Read the Original Article at http://www.informationweek.com/news/showArticle.jhtml?articleID=181500448
Organizations use business intelligence applications primarily with structured data sources -- databases, data warehouses, and databased archives. These tend to be number-intensive data sources. But BI services firm the Atre Group estimates that 80-85 percent of data within organizations resides in semi-structured forms (text block fields, documents, attached notes, e-mails, reports, etc) or unstructured forms (paper and micrographic archives, raw files and backup disks or tapes, books, manuals and so forth). BI is starting to move into this unstructured data territory, through application of its analytic, statistical, and classifying technologies. BI is getting into the business of "information-making" by helping IT shops to organize and unlock semi-structured and unstructured data.

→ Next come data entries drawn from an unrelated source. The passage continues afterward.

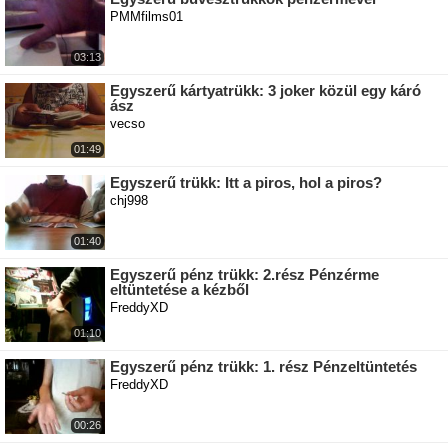
PMMfilms01
03:13
Egyszerű kártyatrükk: 3 joker közül egy káró
ász
vecso
01:49
Egyszerű trükk: Itt a piros, hol a piros?
chj998
01:40
Egyszerű pénz trükk: 2.rész Pénzérme
eltüntetése a kézből
FreddyXD
01:10
Egyszerű pénz trükk: 1. rész Pénzeltüntetés
FreddyXD
00:26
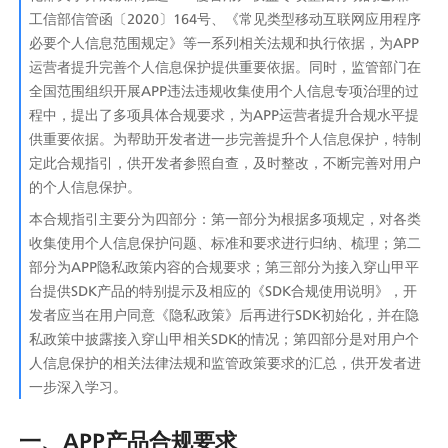
工信部信管函〔2020〕164号、《常见类型移动互联网应用程序
必要个人信息范围规定》等一系列相关法规和执行依据，为APP
运营者提升完善个人信息保护提供重要依据。同时，监管部门在
全国范围组织开展APP违法违规收集使用个人信息专项治理的过
程中，提出了多项具体合规要求，为APP运营者提升合规水平提
供重要依据。为帮助开发者进一步完善提升个人信息保护，特制
定此合规指引，供开发者参照自查，及时整改，不断完善对用户
的个人信息保护。
本合规指引主要分为四部分：第一部分为根据多项规定，对各类
收集使用个人信息保护问题、标准和要求进行归纳、梳理；第二
部分为APP隐私政策内容的合规要求；第三部分为接入穿山甲平
台提供SDK产品的特别提示及相应的《SDK合规使用说明》，开
发者应当在用户同意《隐私政策》后再进行SDK初始化，并在隐
私政策中披露接入穿山甲相关SDK的情况；第四部分是对用户个
人信息保护的相关法律法规和监管政策要求的汇总，供开发者进
一步深入学习。
一、APP产品合规要求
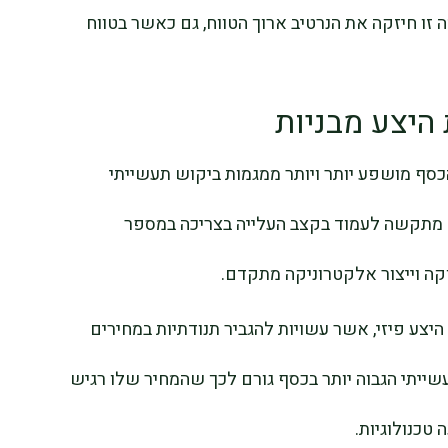
 זו חיזקה את הנרטיב ארוך הטווח, גם כאשר בטווח
היצע מבניות
כסף מושפע יותר ויותר ממגמות ביקוש תעשייתי
ה מתקשה לעמוד בקצב העלייה בצריכה במספר
וקה וייצור אלקטרוניקה מתקדם.
היצע פיזי, אשר עשויות להגביר תנודתיות במחירים
עשייתי הגבוה יותר בכסף גורם לכך שהמחיר שלו רגיש
 טכנולוגיות.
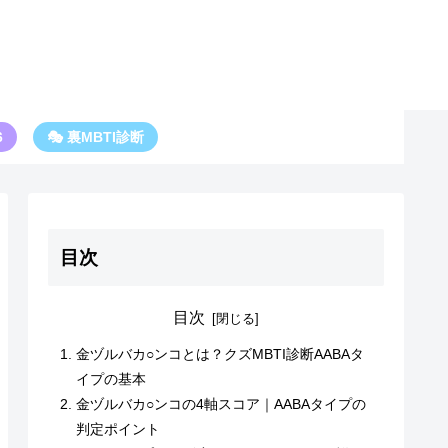
6
🎭 裏MBTI診断
目次
目次
金ヅルバカ○ンコとは？クズMBTI診断AABAタ
イプの基本
金ヅルバカ○ンコの4軸スコア｜AABAタイプの
判定ポイント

That inevitably means BI is also starting to tread into a lot of enterprise application integration (EAI) territory already occupied by some very well placed players, such as Google, IBM, Autonomy, Inxight and others. As BI becomes more deeply involved in the business of information-making -- enabling the searching, structuring, analysis and movement of data beyond familiar numeric constraints -- BI collides with vendors in the search, content management and information integration arenas.
But BI has been for a long time expanding its data and information nets to draw upon semi-structured data such as text sources, location, and mapping data. Perhaps the biggest new pool is the often unstructured data lying in otherwise structured databases -- in Binary Large Object (BLOB) fields such as e-mails, instant messages, and other commentary. Organizations are discovering that many valuable nuggets of unstructured data reside side-by-side with very refined structured information.

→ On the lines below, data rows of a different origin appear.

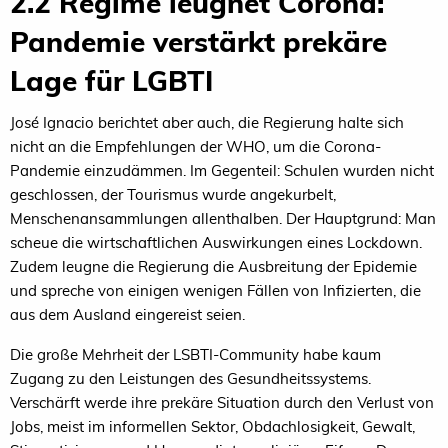
2.2 Regime leugnet Corona:
Pandemie verstärkt prekäre
Lage für LGBTI
José Ignacio berichtet aber auch, die Regierung halte sich
nicht an die Empfehlungen der WHO, um die Corona-
Pandemie einzudämmen. Im Gegenteil: Schulen wurden nicht
geschlossen, der Tourismus wurde angekurbelt,
Menschenansammlungen allenthalben. Der Hauptgrund: Man
scheue die wirtschaftlichen Auswirkungen eines Lockdown.
Zudem leugne die Regierung die Ausbreitung der Epidemie
und spreche von einigen wenigen Fällen von Infizierten, die
aus dem Ausland eingereist seien.
Die große Mehrheit der LSBTI-Community habe kaum
Zugang zu den Leistungen des Gesundheitssystems.
Verschärft werde ihre prekäre Situation durch den Verlust von
Jobs, meist im informellen Sektor, Obdachlosigkeit, Gewalt,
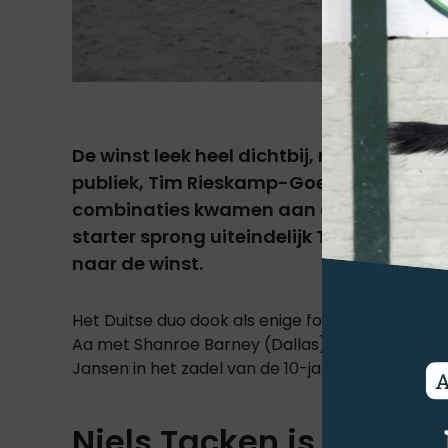
De winst leek heel dichtbij, maar op de 
publiek, Tim Rieskamp-Goedeking voor zi
combinaties kwamen aan de start van de
starter sprong uiteindelijk Tim Rieskam
naar de winst.
Het Duitse duo dook als enige foutloos onder d
Aa met Shanroe Barney (Dallas) naar de tweede
Jansen in het zadel van de 10-jarige Stenvangs D
Niels Tacken is sterkh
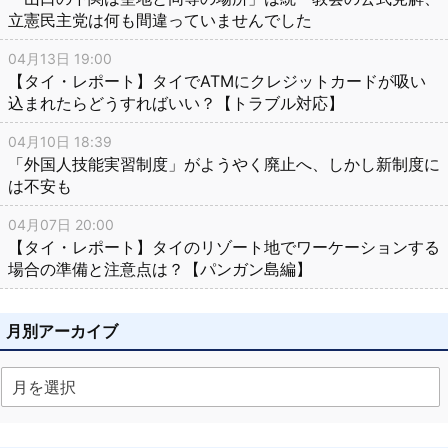
立憲民主党は何も間違っていませんでした
04月13日 19:00
【タイ・レポート】タイでATMにクレジットカードが吸い
込まれたらどうすればいい？【トラブル対応】
04月10日 18:39
「外国人技能実習制度」がようやく廃止へ、しかし新制度に
は不安も
04月07日 20:00
【タイ・レポート】タイのリゾート地でワーケーションする
場合の準備と注意点は？【パンガン島編】
月別アーカイブ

Structuring data is about making it accessible to decision-making. Data exists on a continuum from unstructured (no container for storage, retrieval, backup, and secured access) through semi-structured (stored, but not yet fully cleansed, sorted, interlinked and made searchable) to structured information (linked and correlated data that's attached to analytic models or processing APIs).
This is the process of information-making -- transforming data first into accessible and then actionable objects in the programming sense. In effect, data becomes information through three steps. First, it's made safely accessible. Next, it's correlated and interlinked in models that explain how the data is interrelated. Last, it's linked to dashboards and processes that allow decision-makers to observe and act on the information.
These models of behavior can remain fairly static, or may change over time. For example, inventory-processing works in a warehouse through a relatively static, stable model. In contrast, the ways stocks are valued in the market presents an ever-changing model. And of course, some portions of data may be applied to multiple models. Think of a databank with hundreds of economic data points that are used in many profoundly different explanatory and predictive models. So BI practitioners need not only set up and operate their decision-making tools, but also constantly refine their models and the underlying data brought into them.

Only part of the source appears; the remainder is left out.